I am trying to import a json file using the function:

sku = pandas.read_json('https://cws01.worldstores.co.uk/api/product.php?product_sku=125T:FT0111')

However, i keep getting the following error

ValueError: arrays must all be same length

What should I do to import it correctly into a dataframe?

this is the structure of the json:

{
"id": "5",
"sku": "JOSH:BECO-BRN",
"last_updated": "2013-06-10 15:46:22",

...

"propertyType1": [
    "manufacturer_colour"
],
"category": [
    {
        "category_id": "10",
        "category_name": "All Products"
    },

    ...

    {
        "category_id": "238",
        "category_name": "All Sofas"
    }
],
"root_categories": [
    "516"
],
"url": "/p/Beco Suede Sofa Bed?product_id=5",
"item": [
    "2"
],
"image_names": "[\"https:\\/\\/cdn.worldstores.co.uk\\/images\\/products\\/L\\/19\\/Beco_Suede_Sofa_Bed-1.jpg\",\"https:\\/\\/cdn.worldstores.co.uk\\/images\\/products\\/P\\/19\\/Beco_Suede_Sofa_Bed-1.jpg\",\"https:\\/\\/cdn.worldstores.co.uk\\/images\\/products\\/SP\\/19\\/Beco_Suede_Sofa_Bed-1.jpg\",\"https:\\/\\/cdn.worldstores.co.uk\\/images\\/products\\/SS\\/19\\/Beco_Suede_Sofa_Bed-1.jpg\",\"https:\\/\\/cdn.worldstores.co.uk\\/images\\/products\\/ST\\/19\\/Beco_Suede_Sofa_Bed-1.jpg\",\"https:\\/\\/cdn.worldstores.co.uk\\/images\\/products\\/WP\\/19\\/Beco_Suede_Sofa_Bed-1.jpg\",\"https:\\/\\/cdn.worldstores.co.uk\\/images\\/products\\/L\\/19\\/Beco_Suede_Sofa_Bed-2.jpg\",\"https:\\/\\/cdn.worldstores.co.uk\\/images\\/products\\/P\\/19\\/Beco_Suede_Sofa_Bed-2.jpg\",\"https:\\/\\/cdn.worldstores.co.uk\\/images\\/products\\/SP\\/19\\/Beco_Suede_Sofa_Bed-2.jpg\",\"https:\\/\\/cdn.worldstores.co.uk \\/images\\/products\\/SS\\/19\\/Beco_Suede_Sofa_Bed-2.jpg\",\"https:\\/\\/cdn.worldstores.co.uk\\/images\\/products\\/ST\\/19\\/Beco_Suede_Sofa_Bed-2.jpg\",\"https:\\/\\/cdn.worldstores.co.uk\\/images\\/products\\/WP\\/19\\/Beco_Suede_Sofa_Bed-2.jpg\"]"

}

2个回答

    最佳答案
  1. The pandas.read_json function takes multiple formats.

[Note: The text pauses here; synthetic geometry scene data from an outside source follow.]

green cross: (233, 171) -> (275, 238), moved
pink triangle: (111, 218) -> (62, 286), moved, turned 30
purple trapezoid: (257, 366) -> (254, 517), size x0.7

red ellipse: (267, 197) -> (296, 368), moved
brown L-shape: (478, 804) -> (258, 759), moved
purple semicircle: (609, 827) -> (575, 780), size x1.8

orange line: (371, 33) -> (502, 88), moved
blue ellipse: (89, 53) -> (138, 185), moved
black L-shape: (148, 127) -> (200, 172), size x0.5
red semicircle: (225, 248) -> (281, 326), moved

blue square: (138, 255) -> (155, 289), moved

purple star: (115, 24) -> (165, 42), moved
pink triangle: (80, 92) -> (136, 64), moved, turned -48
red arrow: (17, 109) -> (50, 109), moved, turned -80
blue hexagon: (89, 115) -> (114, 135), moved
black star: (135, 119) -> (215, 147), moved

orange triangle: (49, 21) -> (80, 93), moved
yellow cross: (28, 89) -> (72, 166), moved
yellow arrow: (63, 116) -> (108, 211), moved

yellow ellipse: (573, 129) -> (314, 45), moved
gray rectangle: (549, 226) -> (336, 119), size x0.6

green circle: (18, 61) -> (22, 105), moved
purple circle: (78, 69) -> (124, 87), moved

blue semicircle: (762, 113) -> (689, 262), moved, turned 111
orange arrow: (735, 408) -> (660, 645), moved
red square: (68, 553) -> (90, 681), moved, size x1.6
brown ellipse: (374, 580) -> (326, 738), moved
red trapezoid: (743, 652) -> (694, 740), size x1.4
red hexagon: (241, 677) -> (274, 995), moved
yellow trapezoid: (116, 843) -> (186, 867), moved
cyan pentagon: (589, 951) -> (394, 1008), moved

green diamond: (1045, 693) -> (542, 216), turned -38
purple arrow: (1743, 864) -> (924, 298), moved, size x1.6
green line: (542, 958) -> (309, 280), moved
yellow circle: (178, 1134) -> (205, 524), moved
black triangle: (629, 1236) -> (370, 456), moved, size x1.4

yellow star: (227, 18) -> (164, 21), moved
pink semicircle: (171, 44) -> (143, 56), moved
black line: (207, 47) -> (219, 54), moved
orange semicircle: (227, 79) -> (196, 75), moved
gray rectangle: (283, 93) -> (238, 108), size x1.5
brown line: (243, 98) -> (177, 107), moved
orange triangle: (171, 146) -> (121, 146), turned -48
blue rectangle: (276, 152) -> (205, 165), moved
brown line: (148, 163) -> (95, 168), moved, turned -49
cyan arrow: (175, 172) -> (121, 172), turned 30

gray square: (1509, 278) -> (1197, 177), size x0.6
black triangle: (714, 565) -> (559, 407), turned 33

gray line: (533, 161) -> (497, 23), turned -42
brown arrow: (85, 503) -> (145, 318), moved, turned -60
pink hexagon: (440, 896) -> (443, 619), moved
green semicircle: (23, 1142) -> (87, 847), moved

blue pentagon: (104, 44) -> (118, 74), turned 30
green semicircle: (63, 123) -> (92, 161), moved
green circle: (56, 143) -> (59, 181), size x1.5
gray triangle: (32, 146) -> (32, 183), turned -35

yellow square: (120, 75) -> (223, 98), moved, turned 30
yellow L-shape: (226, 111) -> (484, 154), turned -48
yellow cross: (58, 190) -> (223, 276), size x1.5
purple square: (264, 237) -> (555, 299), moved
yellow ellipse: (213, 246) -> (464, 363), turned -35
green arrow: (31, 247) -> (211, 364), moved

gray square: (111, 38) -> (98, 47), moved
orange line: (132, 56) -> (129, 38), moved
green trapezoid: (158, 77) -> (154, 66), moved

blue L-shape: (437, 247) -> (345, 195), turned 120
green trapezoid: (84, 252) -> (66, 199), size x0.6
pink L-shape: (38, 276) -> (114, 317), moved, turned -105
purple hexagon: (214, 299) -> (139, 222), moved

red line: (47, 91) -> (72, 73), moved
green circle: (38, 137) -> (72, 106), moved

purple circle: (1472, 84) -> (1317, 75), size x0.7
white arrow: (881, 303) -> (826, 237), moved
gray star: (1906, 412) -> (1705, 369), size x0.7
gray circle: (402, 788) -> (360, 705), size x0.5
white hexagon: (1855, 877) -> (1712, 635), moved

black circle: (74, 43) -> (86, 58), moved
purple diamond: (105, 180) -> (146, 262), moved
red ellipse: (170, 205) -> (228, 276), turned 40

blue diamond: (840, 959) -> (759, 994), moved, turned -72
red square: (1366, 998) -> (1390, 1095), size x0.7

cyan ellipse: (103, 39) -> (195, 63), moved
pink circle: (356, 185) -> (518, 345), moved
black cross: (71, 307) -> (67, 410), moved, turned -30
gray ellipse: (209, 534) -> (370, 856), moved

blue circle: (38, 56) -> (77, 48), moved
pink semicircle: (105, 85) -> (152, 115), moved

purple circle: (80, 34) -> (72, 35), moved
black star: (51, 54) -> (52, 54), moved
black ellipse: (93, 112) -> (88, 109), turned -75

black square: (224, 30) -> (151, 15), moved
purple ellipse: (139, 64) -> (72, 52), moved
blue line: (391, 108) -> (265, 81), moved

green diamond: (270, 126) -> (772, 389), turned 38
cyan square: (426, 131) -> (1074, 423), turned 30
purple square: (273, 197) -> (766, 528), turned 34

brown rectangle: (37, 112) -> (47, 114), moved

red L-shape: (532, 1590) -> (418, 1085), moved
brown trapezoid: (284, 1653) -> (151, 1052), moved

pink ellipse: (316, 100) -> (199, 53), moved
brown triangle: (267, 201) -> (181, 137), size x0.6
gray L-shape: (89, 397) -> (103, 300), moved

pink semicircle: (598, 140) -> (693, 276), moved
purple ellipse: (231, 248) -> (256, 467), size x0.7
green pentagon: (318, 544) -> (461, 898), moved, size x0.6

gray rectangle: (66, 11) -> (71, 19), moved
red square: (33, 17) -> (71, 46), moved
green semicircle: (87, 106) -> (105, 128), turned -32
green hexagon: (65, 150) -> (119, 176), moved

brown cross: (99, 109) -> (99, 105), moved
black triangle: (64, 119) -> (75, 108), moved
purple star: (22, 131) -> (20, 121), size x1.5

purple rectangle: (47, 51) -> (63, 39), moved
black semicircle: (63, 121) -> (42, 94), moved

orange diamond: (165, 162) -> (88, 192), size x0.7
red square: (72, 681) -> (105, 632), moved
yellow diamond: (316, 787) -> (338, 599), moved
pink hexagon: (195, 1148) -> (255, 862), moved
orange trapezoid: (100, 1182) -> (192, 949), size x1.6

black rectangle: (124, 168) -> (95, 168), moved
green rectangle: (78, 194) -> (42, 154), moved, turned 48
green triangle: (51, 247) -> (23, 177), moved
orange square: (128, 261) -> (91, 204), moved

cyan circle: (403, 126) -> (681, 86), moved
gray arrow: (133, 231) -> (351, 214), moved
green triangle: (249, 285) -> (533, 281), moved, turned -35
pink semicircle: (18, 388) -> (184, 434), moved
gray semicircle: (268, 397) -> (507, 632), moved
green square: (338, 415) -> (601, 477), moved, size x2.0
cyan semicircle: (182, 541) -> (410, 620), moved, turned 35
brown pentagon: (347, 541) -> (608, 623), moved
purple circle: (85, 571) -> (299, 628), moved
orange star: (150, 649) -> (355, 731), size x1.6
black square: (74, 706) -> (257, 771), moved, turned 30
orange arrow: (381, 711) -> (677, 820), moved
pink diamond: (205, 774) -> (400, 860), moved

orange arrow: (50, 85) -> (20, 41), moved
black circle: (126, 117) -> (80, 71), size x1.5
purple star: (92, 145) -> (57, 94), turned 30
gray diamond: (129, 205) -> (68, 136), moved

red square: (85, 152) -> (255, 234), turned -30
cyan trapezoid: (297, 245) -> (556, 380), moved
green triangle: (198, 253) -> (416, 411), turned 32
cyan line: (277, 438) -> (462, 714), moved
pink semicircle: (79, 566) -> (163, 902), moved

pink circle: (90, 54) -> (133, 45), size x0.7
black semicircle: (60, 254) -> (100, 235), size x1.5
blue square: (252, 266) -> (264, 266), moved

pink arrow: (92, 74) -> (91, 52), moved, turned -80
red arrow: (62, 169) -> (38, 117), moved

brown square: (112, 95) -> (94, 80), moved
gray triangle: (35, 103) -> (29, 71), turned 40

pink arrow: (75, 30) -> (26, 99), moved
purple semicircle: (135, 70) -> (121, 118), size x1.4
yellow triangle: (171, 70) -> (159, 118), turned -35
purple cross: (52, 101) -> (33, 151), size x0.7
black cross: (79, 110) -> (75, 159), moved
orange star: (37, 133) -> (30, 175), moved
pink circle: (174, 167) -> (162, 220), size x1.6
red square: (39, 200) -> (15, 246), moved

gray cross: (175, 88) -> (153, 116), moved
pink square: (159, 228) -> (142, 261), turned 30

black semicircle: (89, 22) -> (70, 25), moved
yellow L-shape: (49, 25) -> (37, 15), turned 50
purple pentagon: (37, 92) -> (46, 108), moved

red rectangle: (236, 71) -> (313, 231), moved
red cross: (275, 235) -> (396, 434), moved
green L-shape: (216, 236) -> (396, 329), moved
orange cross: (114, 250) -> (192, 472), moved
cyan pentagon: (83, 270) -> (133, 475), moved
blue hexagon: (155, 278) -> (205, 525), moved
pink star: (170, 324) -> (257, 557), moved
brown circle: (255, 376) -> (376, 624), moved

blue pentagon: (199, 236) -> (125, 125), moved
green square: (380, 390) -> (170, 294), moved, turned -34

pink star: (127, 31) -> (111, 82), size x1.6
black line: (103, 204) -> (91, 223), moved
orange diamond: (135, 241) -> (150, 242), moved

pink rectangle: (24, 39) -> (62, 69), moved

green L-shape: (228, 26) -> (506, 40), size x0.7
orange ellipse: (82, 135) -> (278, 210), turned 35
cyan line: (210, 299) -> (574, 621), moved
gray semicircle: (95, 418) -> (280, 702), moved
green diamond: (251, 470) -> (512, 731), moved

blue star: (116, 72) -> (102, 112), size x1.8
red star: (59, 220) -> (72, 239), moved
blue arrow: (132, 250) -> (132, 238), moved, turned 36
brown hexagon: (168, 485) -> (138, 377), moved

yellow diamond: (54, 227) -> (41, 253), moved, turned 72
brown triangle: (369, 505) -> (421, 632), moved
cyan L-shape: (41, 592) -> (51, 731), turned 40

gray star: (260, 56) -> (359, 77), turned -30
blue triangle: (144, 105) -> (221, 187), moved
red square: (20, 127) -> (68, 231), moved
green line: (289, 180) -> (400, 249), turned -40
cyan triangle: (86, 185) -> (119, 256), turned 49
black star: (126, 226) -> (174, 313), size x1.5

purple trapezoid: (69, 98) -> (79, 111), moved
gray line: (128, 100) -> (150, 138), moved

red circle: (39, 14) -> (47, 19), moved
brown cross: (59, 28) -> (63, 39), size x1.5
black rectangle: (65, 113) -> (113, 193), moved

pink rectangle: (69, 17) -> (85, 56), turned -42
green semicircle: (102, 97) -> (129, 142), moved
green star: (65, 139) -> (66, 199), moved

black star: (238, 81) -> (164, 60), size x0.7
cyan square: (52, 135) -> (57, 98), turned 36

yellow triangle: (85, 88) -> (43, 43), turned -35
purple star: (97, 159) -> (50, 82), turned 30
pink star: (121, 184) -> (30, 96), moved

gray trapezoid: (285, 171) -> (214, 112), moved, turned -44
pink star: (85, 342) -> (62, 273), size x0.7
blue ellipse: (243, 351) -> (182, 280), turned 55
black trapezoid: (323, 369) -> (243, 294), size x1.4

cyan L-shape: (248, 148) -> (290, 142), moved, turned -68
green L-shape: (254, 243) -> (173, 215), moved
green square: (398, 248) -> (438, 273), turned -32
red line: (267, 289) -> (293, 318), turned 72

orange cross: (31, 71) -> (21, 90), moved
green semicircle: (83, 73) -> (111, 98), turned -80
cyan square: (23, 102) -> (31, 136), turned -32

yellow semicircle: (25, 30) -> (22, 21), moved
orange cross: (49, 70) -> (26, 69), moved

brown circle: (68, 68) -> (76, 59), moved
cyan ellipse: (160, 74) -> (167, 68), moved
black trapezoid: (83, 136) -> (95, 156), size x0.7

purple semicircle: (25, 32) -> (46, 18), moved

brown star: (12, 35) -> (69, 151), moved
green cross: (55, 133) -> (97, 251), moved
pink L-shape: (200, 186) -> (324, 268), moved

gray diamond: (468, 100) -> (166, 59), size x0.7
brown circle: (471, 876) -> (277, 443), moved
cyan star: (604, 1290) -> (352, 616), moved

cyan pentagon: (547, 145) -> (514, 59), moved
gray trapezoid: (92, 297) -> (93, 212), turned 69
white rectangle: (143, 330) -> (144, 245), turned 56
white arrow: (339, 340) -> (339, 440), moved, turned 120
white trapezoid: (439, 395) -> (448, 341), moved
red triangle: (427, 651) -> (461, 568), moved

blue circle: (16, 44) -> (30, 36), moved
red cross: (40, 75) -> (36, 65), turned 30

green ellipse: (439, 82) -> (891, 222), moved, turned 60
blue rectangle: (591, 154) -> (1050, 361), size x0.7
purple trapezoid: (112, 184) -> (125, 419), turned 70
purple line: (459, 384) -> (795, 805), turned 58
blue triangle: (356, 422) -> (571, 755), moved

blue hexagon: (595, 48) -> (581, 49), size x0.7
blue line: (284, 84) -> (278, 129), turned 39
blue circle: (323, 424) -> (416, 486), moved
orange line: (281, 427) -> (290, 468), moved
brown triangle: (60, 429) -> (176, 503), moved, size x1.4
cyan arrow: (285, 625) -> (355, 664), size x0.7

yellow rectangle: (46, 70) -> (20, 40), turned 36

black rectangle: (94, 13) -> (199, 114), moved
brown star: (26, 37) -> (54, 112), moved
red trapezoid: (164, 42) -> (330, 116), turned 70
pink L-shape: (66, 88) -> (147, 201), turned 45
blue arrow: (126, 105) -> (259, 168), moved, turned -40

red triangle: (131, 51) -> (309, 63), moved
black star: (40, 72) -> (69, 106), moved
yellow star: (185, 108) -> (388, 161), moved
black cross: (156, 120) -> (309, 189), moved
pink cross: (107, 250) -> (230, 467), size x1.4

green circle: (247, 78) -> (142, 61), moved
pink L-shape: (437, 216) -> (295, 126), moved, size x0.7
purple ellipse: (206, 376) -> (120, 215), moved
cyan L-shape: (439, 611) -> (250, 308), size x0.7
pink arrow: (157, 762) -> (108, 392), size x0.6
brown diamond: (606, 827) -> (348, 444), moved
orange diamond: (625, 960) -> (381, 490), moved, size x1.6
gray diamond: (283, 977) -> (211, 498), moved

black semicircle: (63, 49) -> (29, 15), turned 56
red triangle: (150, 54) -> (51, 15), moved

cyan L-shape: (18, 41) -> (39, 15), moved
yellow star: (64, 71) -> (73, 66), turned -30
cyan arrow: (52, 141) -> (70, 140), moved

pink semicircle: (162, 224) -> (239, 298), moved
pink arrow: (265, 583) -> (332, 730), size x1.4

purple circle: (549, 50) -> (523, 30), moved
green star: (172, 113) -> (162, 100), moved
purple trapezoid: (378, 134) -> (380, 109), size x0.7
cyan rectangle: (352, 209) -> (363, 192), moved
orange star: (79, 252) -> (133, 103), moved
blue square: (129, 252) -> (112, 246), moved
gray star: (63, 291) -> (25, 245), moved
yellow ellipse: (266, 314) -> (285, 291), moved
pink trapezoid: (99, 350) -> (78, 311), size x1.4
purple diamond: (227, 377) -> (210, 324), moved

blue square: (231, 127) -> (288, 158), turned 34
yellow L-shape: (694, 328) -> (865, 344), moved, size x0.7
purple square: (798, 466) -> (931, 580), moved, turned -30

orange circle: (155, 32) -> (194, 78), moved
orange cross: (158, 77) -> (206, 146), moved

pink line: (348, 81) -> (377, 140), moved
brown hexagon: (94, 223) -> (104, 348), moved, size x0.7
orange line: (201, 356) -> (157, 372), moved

    Since you did not specify which format your json file is in (orient= attribute), pandas will default to believing your data is columnar. The different formats pandas expects are discussed below.

    The data that you are trying to parse from https://cws01.worldstores.co.uk/api/product.php?product_sku=125T:FT0111 Does not seem to conform to any of the supported formats as it seems to be only a single "record". Pandas expects some kind of collection.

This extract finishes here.